Mucormycosis after trauma typically involves soft tissues of the limbs, and less frequently the abdominal or thoracic wall, head and neck [20]. Dissemination to the CNS is rare, even in cases related to head trauma. Reviewing 122 cases of post-traumatic mucormycosis reported in the literature, Lelievre et al. found only one case of dissemination to the brain [20]. There were no cases of CNS infection among 16 patients with post-traumatic mucormycosis in the RetroZygo cohort [20]. Cerebral mucormycosis due to direct inoculation of the brain as a result of penetrating head trauma or neurosurgery is extremely rare [44–46]. In one reported case, a diabetic woman sustained blunt injury to the forehead triggering sino-orbital mucormycosis with cavernous sinus invasion [46].

Injection Drug Use

Injectable drug use is associated with a unique form of isolated cerebral mucormycosis [8], presumably due to hematogenous spread of sporangiospores present in contaminated drugs and drug injection paraphernalia.

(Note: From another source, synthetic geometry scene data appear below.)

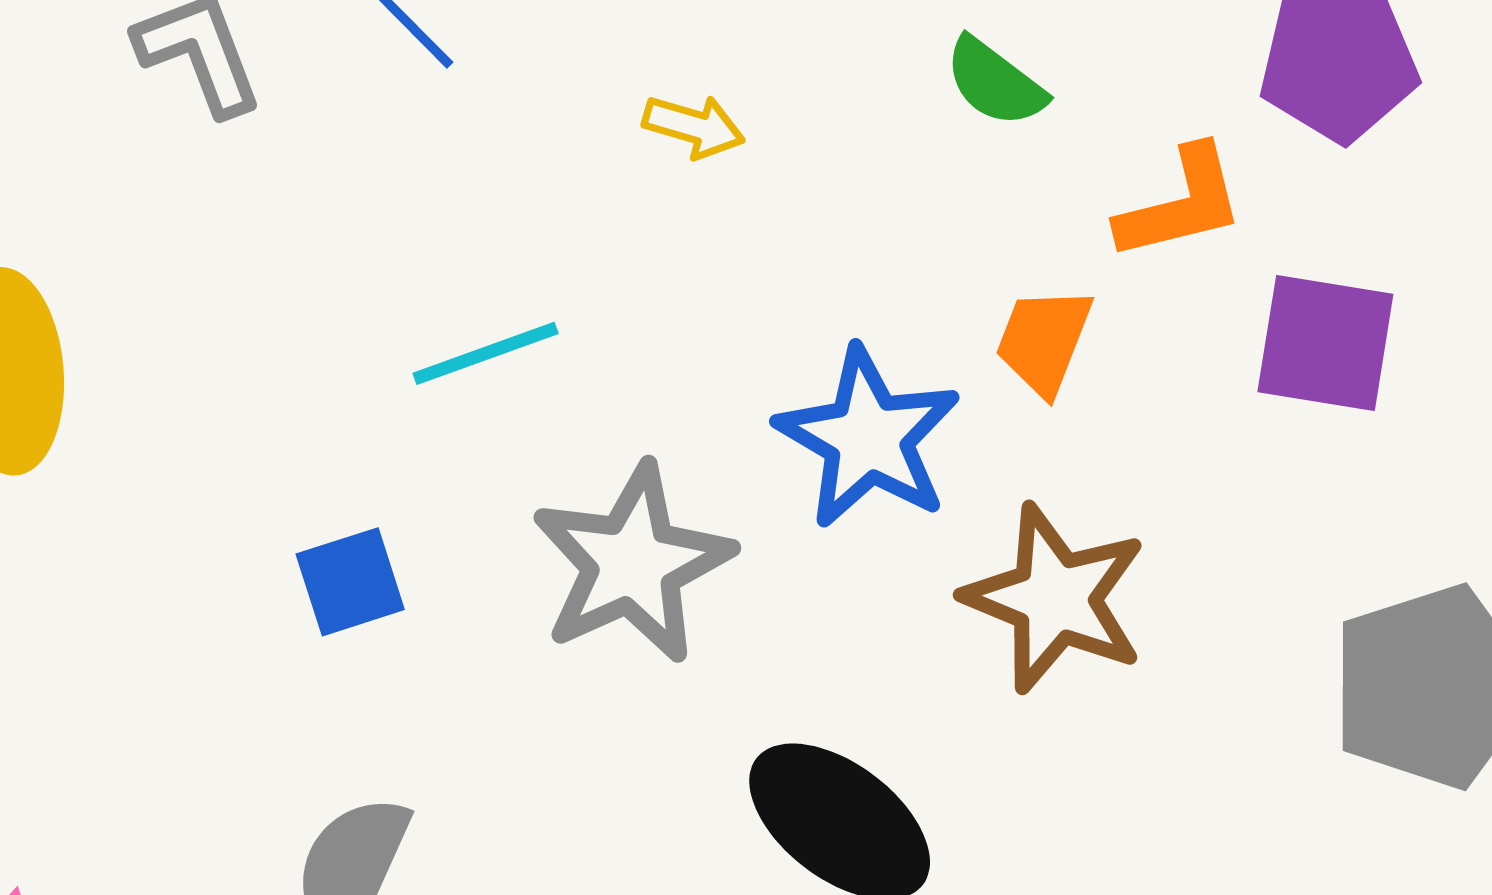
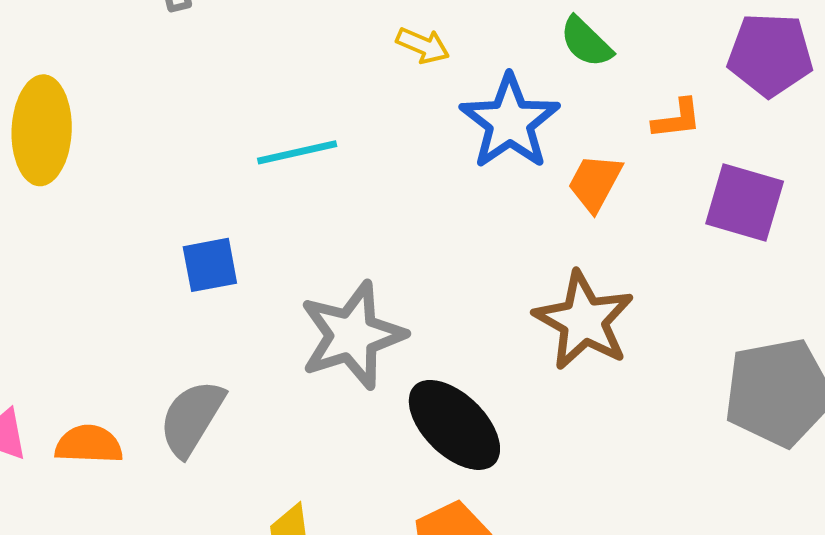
orange L-shape: (1181, 204) -> (677, 119), size x0.7
blue star: (868, 438) -> (510, 122), moved
gray star: (632, 564) -> (352, 335), moved

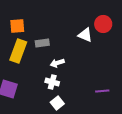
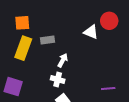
white arrow: (57, 63) -> (63, 60), turned 136

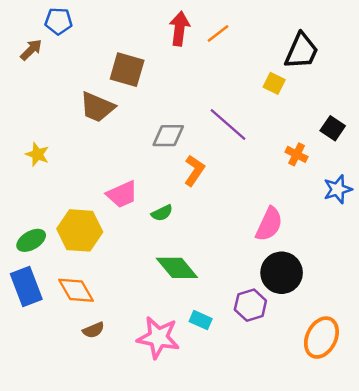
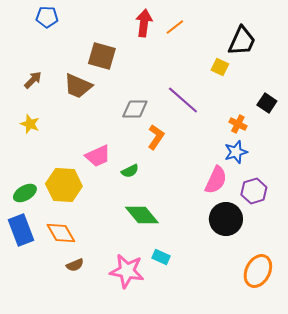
brown arrow: (31, 50) -> (33, 80), moved
blue star: (338, 189) -> (236, 152), moved
purple hexagon: (250, 305) -> (254, 191), moved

Overall, 67% of intravenous drug injectors with mucormycosis have CNS involvement, with the majority of those (97%) having isolated cerebral disease [8]. Kerezoudis et al. found 68 reported cases that met their definition for isolated cerebral mucormycosis [47]. The majority of these patients (82%) had a history of intravenous drug abuse and 20% were infected with HIV.